Meg was here to keep up with admin, write begging letters and maintain the GFH website. Admin was just admin, she could do admin — it required a love of numbing repetition. (Meg loved repetition. Or else she certainly loved being numb.) And it wasn’t hard to get into web design, learn the basics — coding was supposed to be fashionable now, all the kids were doing it. It was even less hard if the one site you had to deal with already existed and was very simple and you were determined and had a lot of time on your hands to learn about HTML and CSS, because you had become — just for an example — unemployable in your original profession.

Meg wrote most of GFH’s rehoming ads and took the display photos of each inmate.
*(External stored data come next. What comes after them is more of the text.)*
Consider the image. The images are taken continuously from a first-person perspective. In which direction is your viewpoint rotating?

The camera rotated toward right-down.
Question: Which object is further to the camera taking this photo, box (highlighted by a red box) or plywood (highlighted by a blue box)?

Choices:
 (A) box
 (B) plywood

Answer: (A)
Paul who was tall and from Purley (Tall Paul from Purley: you wanted to say it all the time in your head) helped out on the site when he was around. Susan was a gatherer of information and finder of problems. (She was also an ecology bore and fond of discounted designer luggage.) Those two were the other purely administrative staff. (Which was to say, people who never had to deal with fluids or excrement at any time.)

There was Laura, too.

Laura did have to be mentioned. She was based partly in the office — that couldn’t be helped — but she knew nothing about computers and wasn’t allowed near them, because she fucked things up. Laura knew about empathy and how to screen candidate owners and how to arrange events to generate publicity and funds — at least that’s what she claimed and it was fairly true … As Meg knew nothing about empathy and was often able to claim she was electronically busy when consulted about possible events, Laura was kept slightly at bay.
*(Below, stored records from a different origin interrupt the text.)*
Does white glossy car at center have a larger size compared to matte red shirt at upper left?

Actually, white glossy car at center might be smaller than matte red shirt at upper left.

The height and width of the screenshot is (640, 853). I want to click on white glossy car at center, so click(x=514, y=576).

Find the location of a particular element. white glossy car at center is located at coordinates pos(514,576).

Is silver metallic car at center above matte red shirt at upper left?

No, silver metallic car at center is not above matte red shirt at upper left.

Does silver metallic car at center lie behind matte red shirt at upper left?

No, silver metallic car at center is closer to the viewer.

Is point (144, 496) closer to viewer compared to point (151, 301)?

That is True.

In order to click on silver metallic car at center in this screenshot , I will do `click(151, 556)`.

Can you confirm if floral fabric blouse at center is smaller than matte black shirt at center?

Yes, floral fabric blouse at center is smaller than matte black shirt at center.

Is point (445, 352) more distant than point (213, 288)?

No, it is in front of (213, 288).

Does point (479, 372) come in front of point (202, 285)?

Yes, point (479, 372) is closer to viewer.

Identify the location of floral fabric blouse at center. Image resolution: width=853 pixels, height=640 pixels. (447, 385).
When necessary, Meg spent time updating the information on hard-to-move animals. Recently, the chief exec, Mr Davis — he could be called Peter, GFH wasn’t hierarchical — had allowed her to make little films designed to give visitors a better idea of who they might like to have, all new and grateful, about the place and on their furniture and ready for fun and companionship and excursions. This wasn’t difficult or expensive and wasn’t intended as a fiendish grab for institutional power, as she’d felt others might see it.

Or as my paranoia about others seeing it might see it.

Christ, I’d be better off if I had a stroke, got stabbed in the forehead — then at least some of this crap would shut up, surely. I would leave myself alone.